Mutation accumulation in real branches: fitness assays for genomic deleterious mutation rate and effect in large-statured plants.

The genomic deleterious mutation rate and mean effect are central to the biology and evolution of all species. Large-statured plants, such as trees, are predicted to have high mutation rates due to mitotic mutation and the absence of a sheltered germ line, but their size and generation time has hindered genetic study.
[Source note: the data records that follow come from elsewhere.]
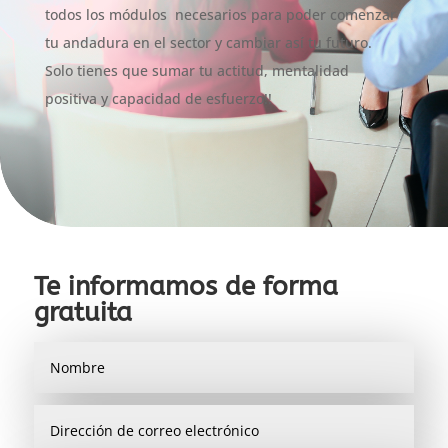
todos los módulos necesarios para poder comenzar
tu andadura en el sector y cambiar así tu futuro.
Solo tienes que sumar tu actitud, mentalidad
positiva y capacidad de esfuerzo!!
Te informamos de forma
gratuita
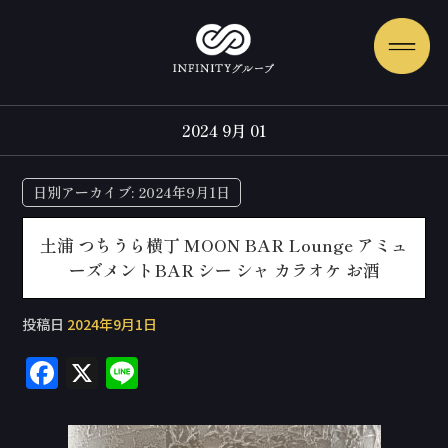
2024 9月 01
日別アーカイブ:
2024年9月1日
土浦 つちうら横丁 MOON BAR Lounge アミュ
ーズメントBAR シー シャ カラオケ お酒
投稿日
2024年9月1日
F
X
Li
a
n
c
e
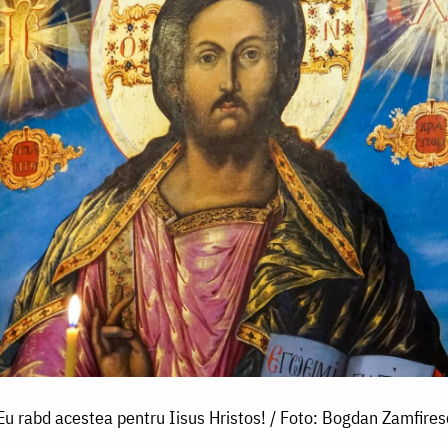
Eu rabd acestea pentru Iisus Hristos! / Foto: Bogdan Zamfires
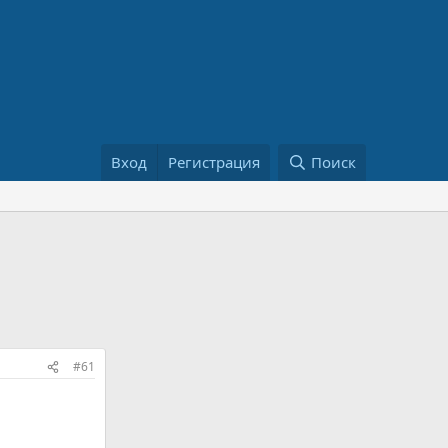
Вход
Регистрация
Поиск
#61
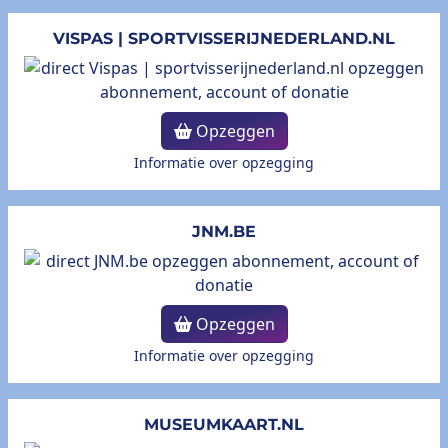
VISPAS | SPORTVISSERIJNEDERLAND.NL
Opzeggen
Informatie over opzegging
JNM.BE
Opzeggen
Informatie over opzegging
MUSEUMKAART.NL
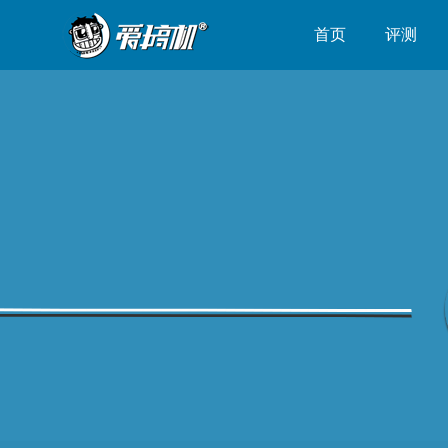
首页
评测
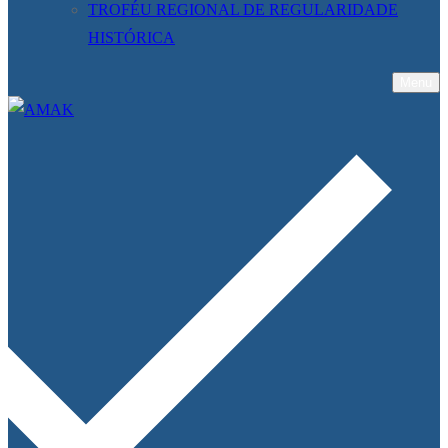
TROFÉU REGIONAL DE REGULARIDADE
HISTÓRICA
Menu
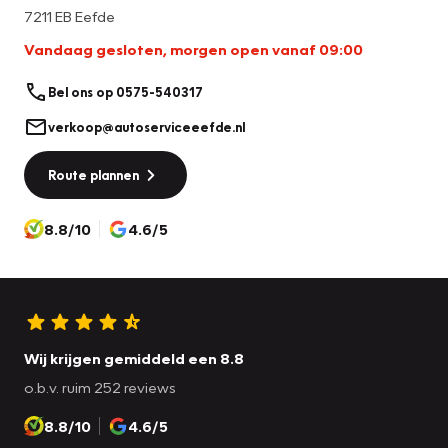
beïnvloeden.
7211 EB Eefde
Vandaag gesloten, morgen open vanaf 09:00
Bel ons op 0575-540317
verkoop@autoserviceeefde.nl
Route plannen
8.8/10
4.6/5
Wij krijgen gemiddeld een 8.8
o.b.v. ruim 252 reviews
8.8/10
4.6/5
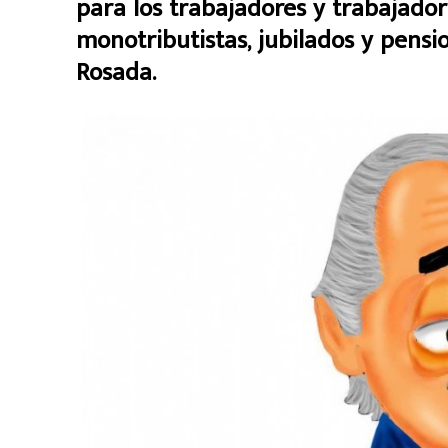
para los trabajadores y trabajador
monotributistas, jubilados y pensi
Rosada.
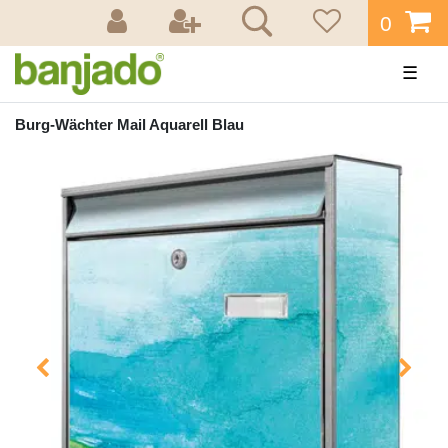
0
☰
Burg-Wächter Mail Aquarell Blau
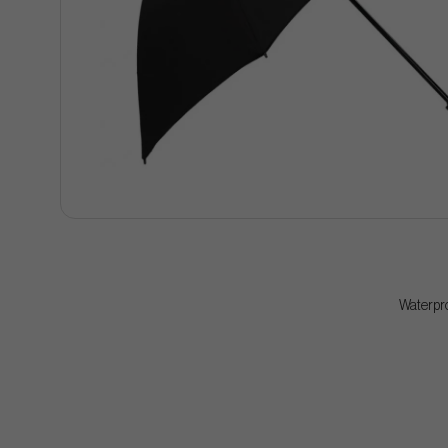
Waterpro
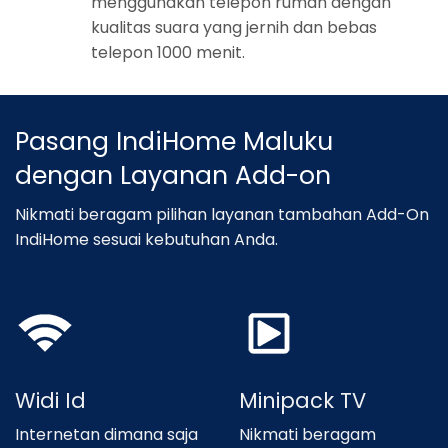
menggunakan telepon rumah dengan
kualitas suara yang jernih dan bebas
telepon 1000 menit.
Pasang IndiHome Maluku
dengan Layanan Add-on
Nikmati beragam pilihan layanan tambahan Add-On
IndiHome sesuai kebutuhan Anda.
Widi Id
Minipack TV
Internetan dimana saja
Nikmati beragam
We develop and test approaches for estimating deleterious mutation rates and effects from viability comparisons within the canopy of large-statured plants. Our methods, inspired by E. J. Klekowski, are a modification of the classic Bateman-Mukai mutation-accumulation experiment. Within a canopy, cell lineages accumulate mitotic mutations independently. Gametes or zygotes produced at more distal points by these cell lineages contain more mitotic mutations than those at basal locations, and within-flower selfs contain more homozygous mutations than between-flower selfs. The resulting viability differences allow demonstration of lethal mutation with experiments similar in size to assays of genetic load and allow estimates of the rate and effect of new mutations with moderate precision and bias similar to that of classic mutation-accumulation experiments in small-statured organisms. These methods open up new possibilities with the potential to provide valuable new insights into the evolutionary genetics of plants.